To determine whether a particular couple is appropriate for participation in CBCT for PTSD, customary exclusion criteria for PTSD treatment should be used for both partners (i.e., imminent suicidal or homicidal risk, uncontrolled mania or psychotic symptoms, alcohol or substance use disorder requiring medical detoxification). Additionally, the couple’s relationship must have a minimal level of safety (i.e., no severe physical aggression in the past 6 months, commitment to stay in the relationship through 15 sessions of CBCT for PTSD). Because CBCT for PTSD is a stand-alone, trauma-focused therapy, participation in another trauma-focused therapy simultaneously is contraindicated because of the possibility of becoming overwhelmed by the increased “dose” of therapy and the potential to obtain conflicting messages from different clinicians.

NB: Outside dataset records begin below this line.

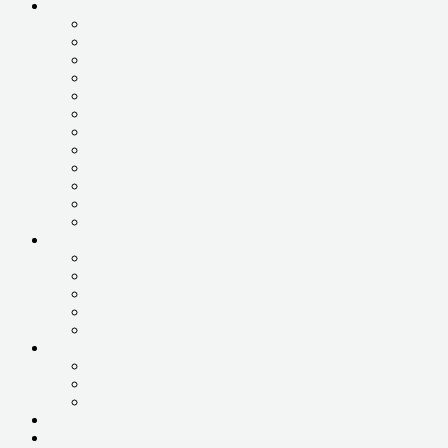
НОУТБУКИ, МОНОБЛОКИ
ДИАГНОСТИКА НОУТБУКА
РЕМОНТ ЗАЛИТОГО НОУТБУКА
РЕМОНТ КОРПУСНЫХ ДЕТАЛЕЙ
РЕМОНТ ПИТАНИЯ
РЕМОНТ РАЗЪЕМОВ
РЕМОНТ СИСТЕМЫ ОХЛАЖДЕНИЯ
ЗАМЕНА ЖЕСТКОГО ДИСКА НОУТБУКА
ЗАМЕНА МАТРИЦЫ
ЗАМЕНА ПРОЦЕССОРА ВИДЕОКАРТЫ
ЗАМЕНА ШЛЕЙФОВ
ЗАМЕНА ЮЖНОГО И СЕВЕРНОГО МОСТА
ЧИСТКА ОТ ПЫЛИ
ПЛАНШЕТЫ, СМАРТФОНЫ
РЕМОНТ ПЛАНШЕТОВ
РЕМОНТ СМАРТФОНОВ
РЕМОНТ ТЕЛЕВИЗОРОВ
ОБСЛУЖИВАНИЕ ОРГТЕХНИКИ
РЕМОНТ ХОЛОДИЛЬНИКОВ
ЮР.ЛИЦАМ
ОБСЛУЖИВАНИЕ 1С
ОБСЛУЖИВАНИЕ КОМПЬЮТЕРОВ
ОБСЛУЖИВАНИЕ СЕРВЕРОВ
КОНТАКТЫ
ПРАЙС-ЛИСТ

The next factor to consider is willingness of both partners to participate in conjoint therapy and to discuss trauma-related material. Theoretically, the phases of CBCT for PTSD are designed to build sequentially; therefore, the therapist may decide to conduct assessment only, deliver phase 1 alone, provide phases 1 and 2, or implement all three phases, depending on the needs of the individuals and couple presenting for treatment. Minimally, a multimodal assessment of individual and relationship factors can be conducted and phase 1 material delivered. The psychoeducation regarding PTSD and conflict management strategies can assist couples in creating a shared understanding of PTSD and eliminating treatment-interfering behaviors (e.g., hostility, criticism, accommodation) for people who may pursue individual treatment for PTSD. Couples in which both partners demonstrate willingness to engage in a conjoint therapy can participate in phases 1 and 2. Some individuals or couples may choose not to participate in trauma-focused therapy or may not wish to discuss trauma-related material in a conjoint format. For these couples, phase 1 and 2 material may be beneficial, and more emphasis can be placed on building communication skills and engaging in repeated approach tasks. The skills to increase effective communication and manage avoidance are consistent with other trauma-focused therapies for PTSD and may provide a beneficial complement to participation in individual medication management and/or trauma-focused therapy. Finally, for couples who are willing to discuss trauma material with each other, the full course of CBCT for PTSD can be delivered as a stand-alone, trauma-focused therapy. Couples are informed that trauma-related materials will be discussed with an emphasis on the beliefs they have about the event, rather than specific sensory details. Both partners should agree to have these conversations before proceeding with phase 3. If a couple chooses to participate in phase 3, concurrently engaging in another trauma-focused therapy is contraindicated.

Conclusion

Due to the bidirectional nature of the association between PTSD and intimate relationship factors, clinicians should consider involving partners and close significant others in assessment and treatment planning for PTSD. At the very least, partners can be educated regarding PTSD symptoms and interpersonal relationships, treatment-interfering partner behaviors can be identified and eliminated, and partner support for treatment can be garnered to increase the likelihood of successful intervention. At the greatest level of partner involvement, couples can join together to use the strength of their relationship to decrease PTSD and increase their relationship satisfaction. Within each couple exists the potential to recover from PTSD and to lead rich and fulfilling lives together. As the evidence supporting couple-based therapies for PTSD accumulates, we hope that more clinicians include partners in treatment to take advantage of the healing power of intimate relationships.